You may be familiar with Chula’s California burrito or our wet burrito, as they are some of our most popular menu items. Burritos are versatile, delicious and portable meals good for breakfast, lunch or dinner. At first glance, one might not think too much about the origin of this delightful food, but trust us when we say, the burrito’s history is worth a read.
The Origin of the Burrito
The burrito we all know and love today is a staple dish in Mexican-American cuisine. Although often considered a traditional Mexican food, the burrito’s origins start in more recent times in Northern Mexico. One thing is for sure — the farther south in Mexico you go, the fewer traces of burritos you will find. One reason for this is because wheat was only grown in Northern Mexico after it was introduced to Mesoamerica in post-Columbian times. Burritos could have been brought to America as war food during the Mexican Revolution in the early 1900s. While ancient Mexicans had tortillas and ate food similar to modern tacos and enchiladas, the burrito differs as it is made with a wheat tortilla instead of a corn tortilla.

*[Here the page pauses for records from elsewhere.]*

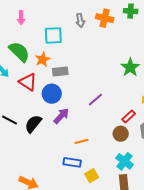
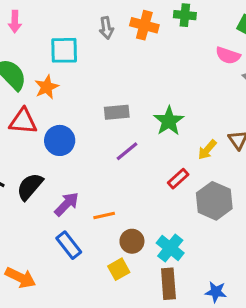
green star: (130, 67) -> (169, 121), moved
gray rectangle: (60, 71) -> (117, 112), moved
red triangle: (28, 82) -> (23, 121), turned -30
purple arrow: (61, 116) -> (67, 204), moved
brown circle: (121, 134) -> (132, 241), moved
blue rectangle: (72, 162) -> (69, 245), moved, turned 42

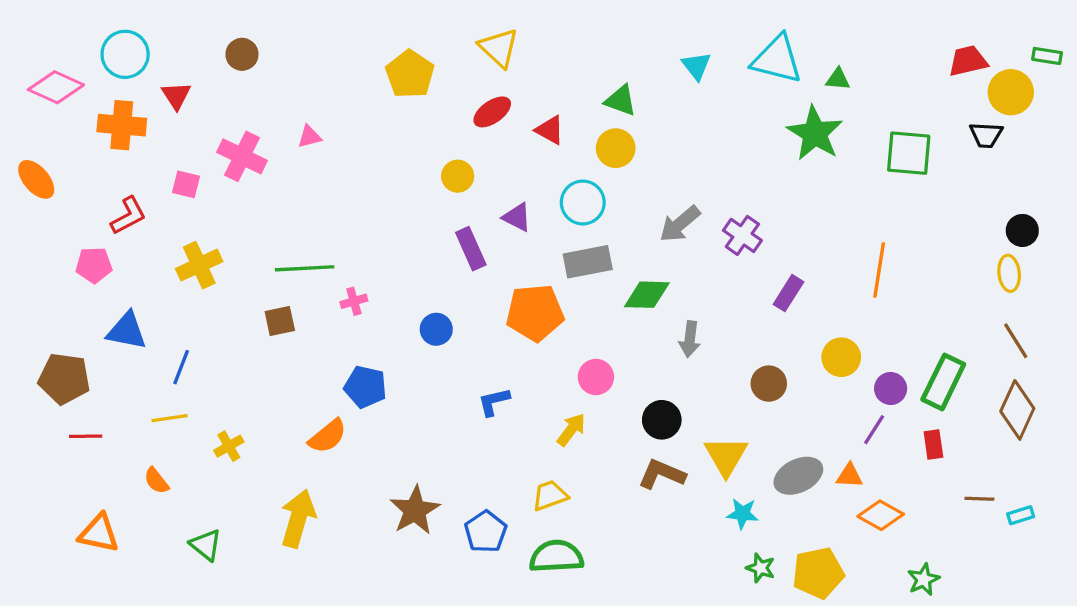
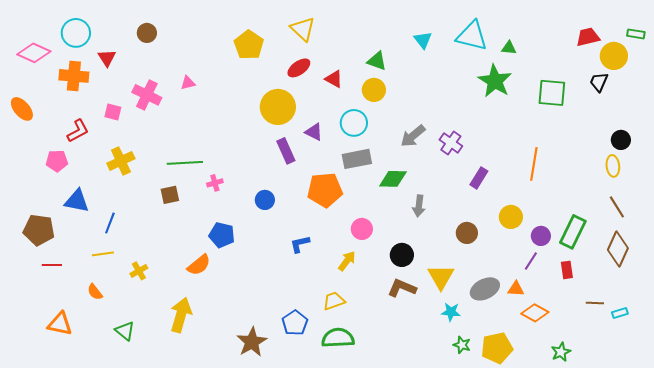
black trapezoid: (986, 135) -> (599, 82), turned 110
yellow circle: (458, 176) -> (278, 107), size x1.8
brown star: (415, 510) -> (252, 342), moved

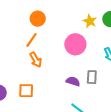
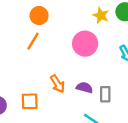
orange arrow: (36, 60) -> (58, 84), moved
gray rectangle: (92, 77) -> (105, 94), moved

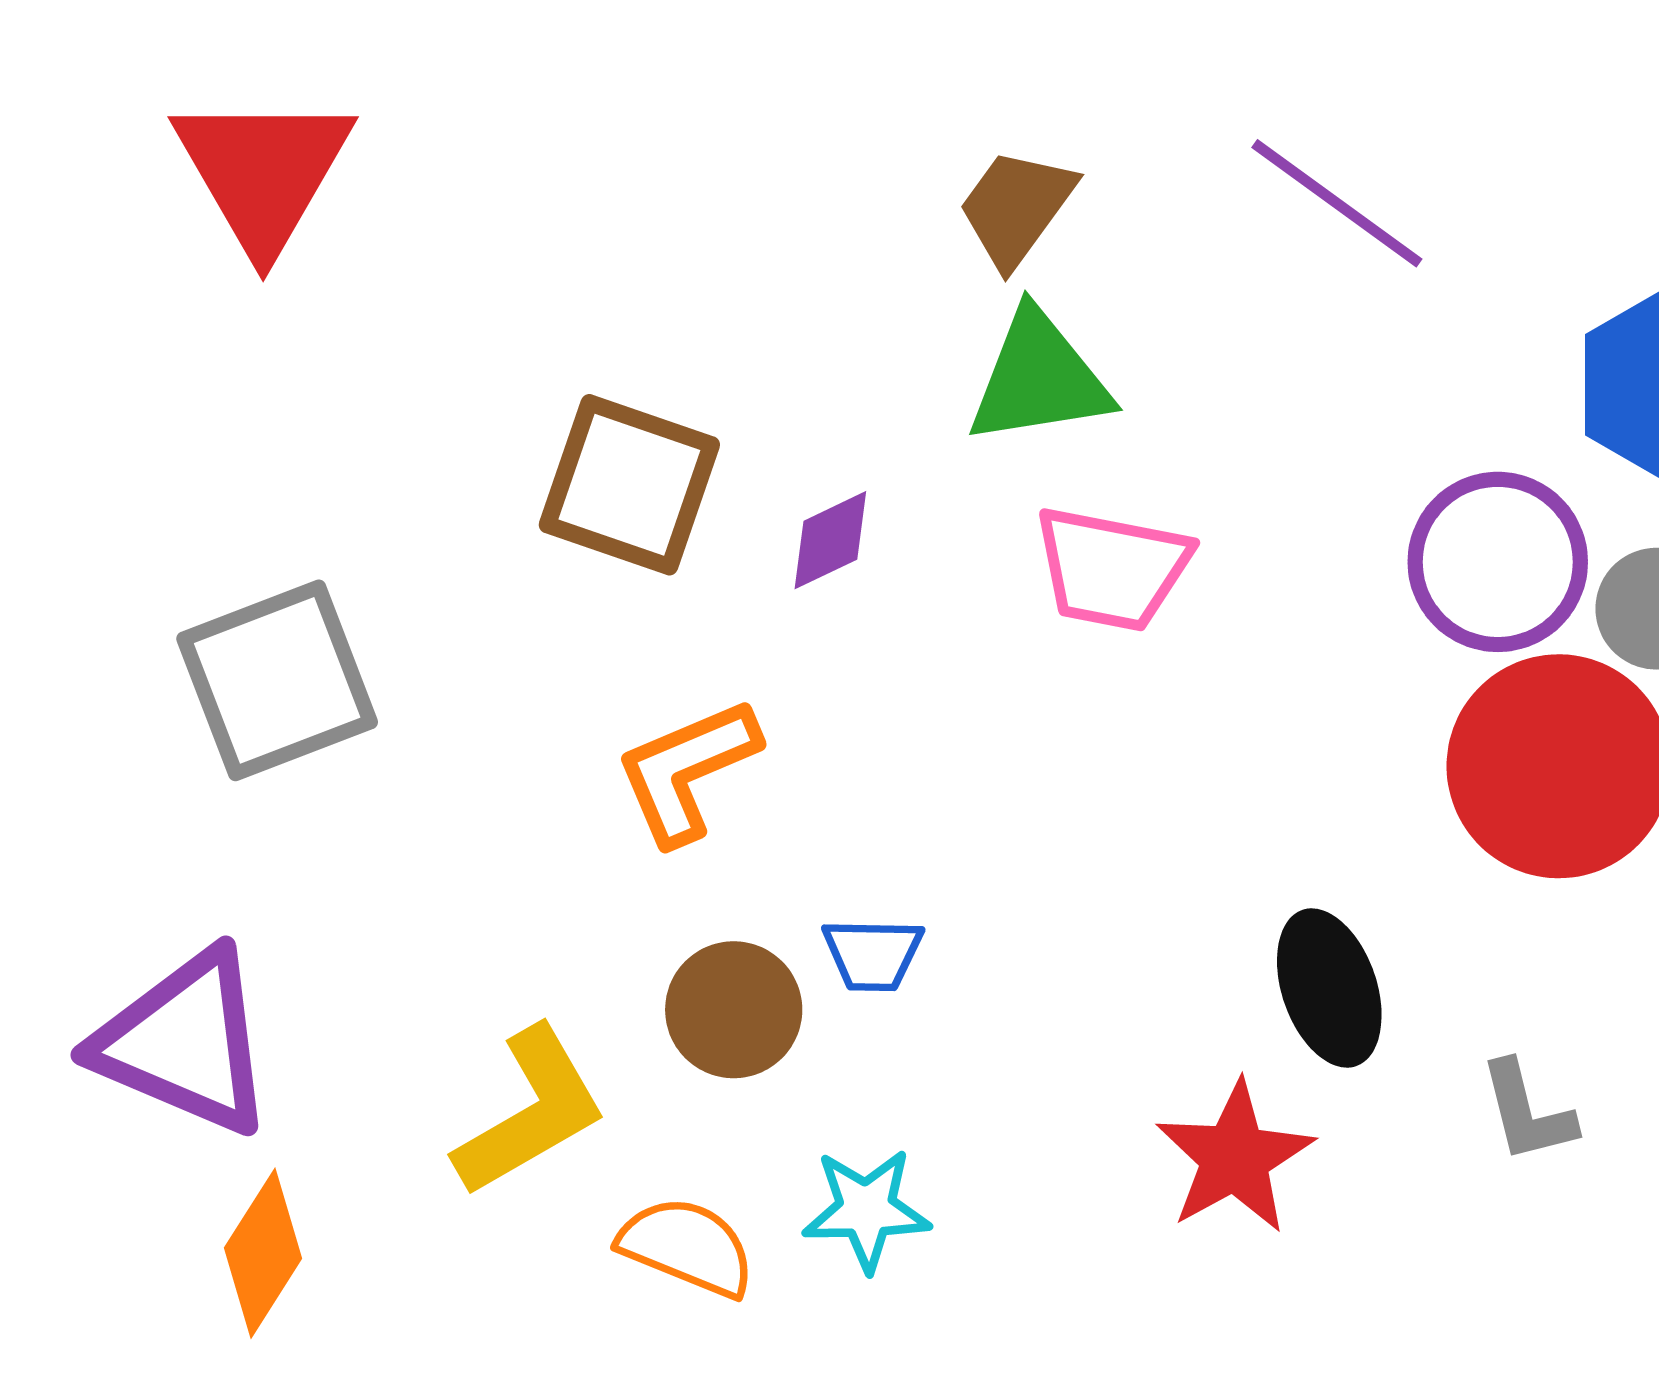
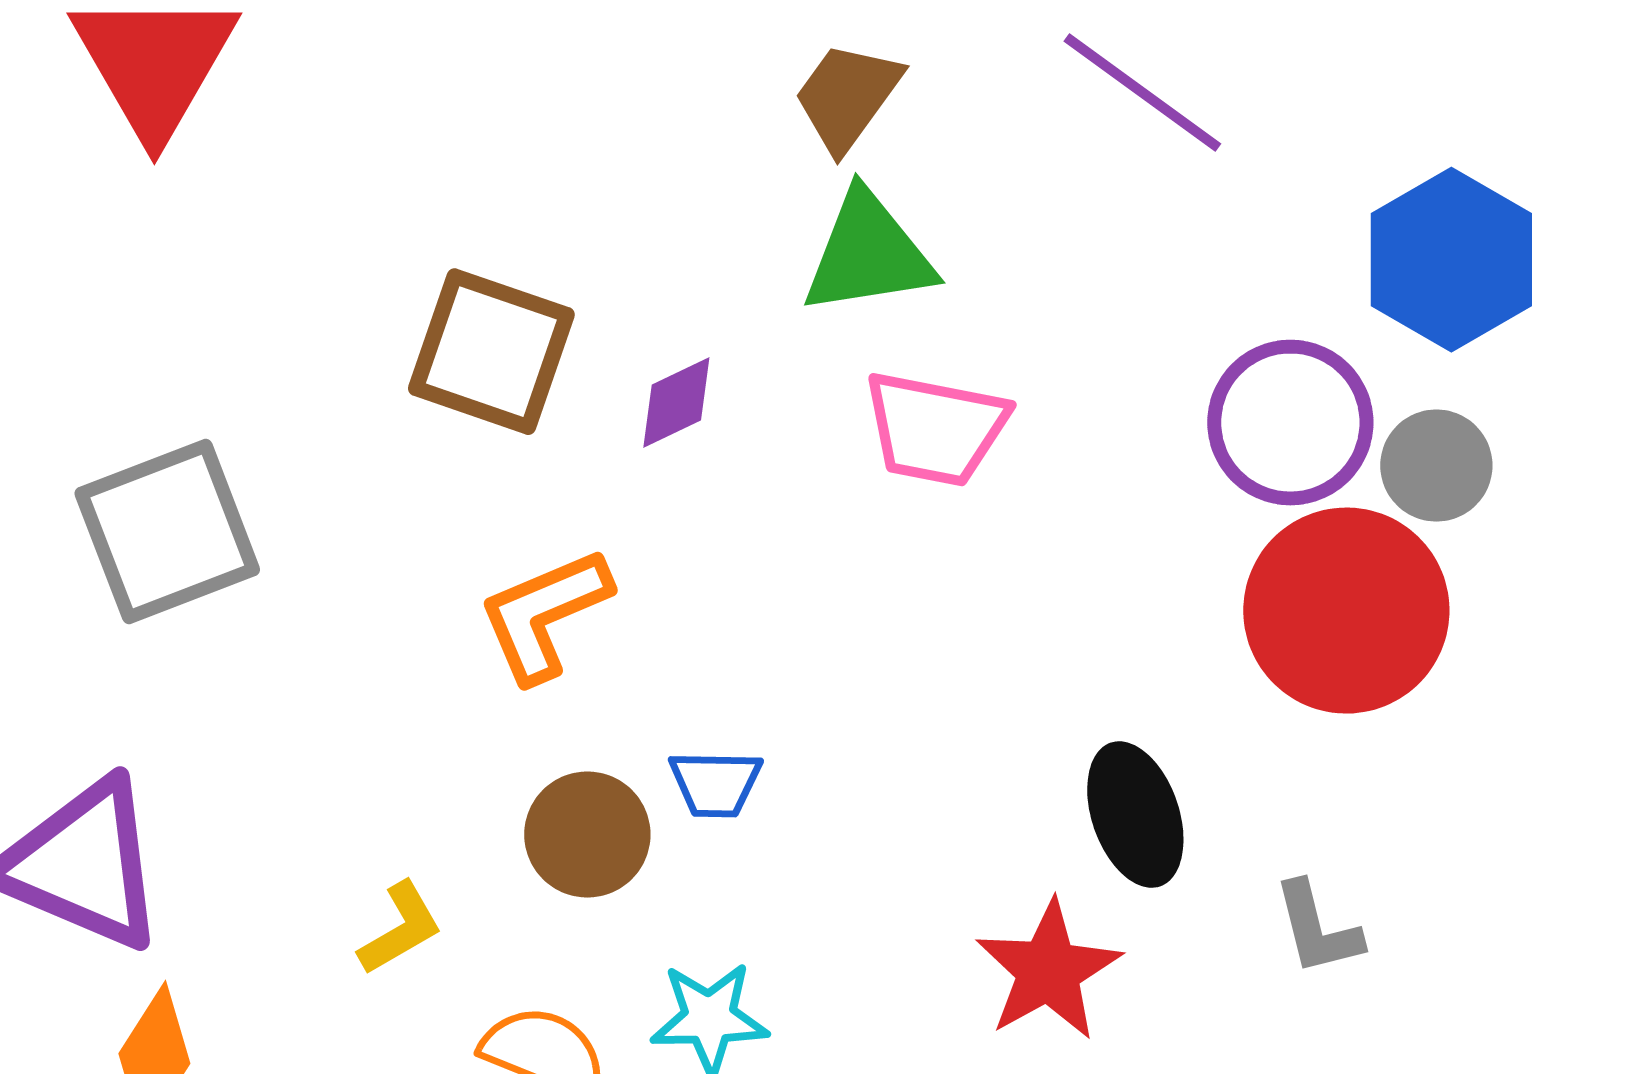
yellow L-shape: (530, 1112) -> (400, 929), size x0.6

Burrito Means “Little Donkey”
The term burrito means “little donkey.” Although the reason for this remains unknown, there are several theories. The most popular theory is that burritos were once served out of the back of donkey carts and the food was kept warm by wrapping them in tortillas. Another theory is that a burrito resembles a donkey’s ears or the rolled packs they carried. The earliest recorded use of the word was in 1895 in the Diccionario de Mexicanismos which states that a burrito is “A rolled tortilla with meat or other ingredients inside…” The first mention of a burrito in a U.S. menu was in the 1930s at a Spanish cafe in Los Angeles.
The Burrito combines New World and Old World Flavors
A burrito is one of the most versatile foods. It can be filled with the traditional meat and beans, or be filled with rice, salsa, guacamole, cheese, sour cream, lettuce and many other ingredients. At Chula’s we have several options for burritos, including our breakfast burrito and Mexican BLT. Basically, anything wrapped in a flour tortilla can potentially be considered a burrito.
The burrito exploded in popularity in the U.S. thanks to the Tex-Mex fad that started during the 1970s. While the burrito is widely found in the U.S. and Northern Mexico, the rest of Mexico doesn’t consider the burrito as a traditional Mexican food. In Southern Mexico, you will tend to only find them in touristy areas, made especially for Americans and their burrito-obsessed palates.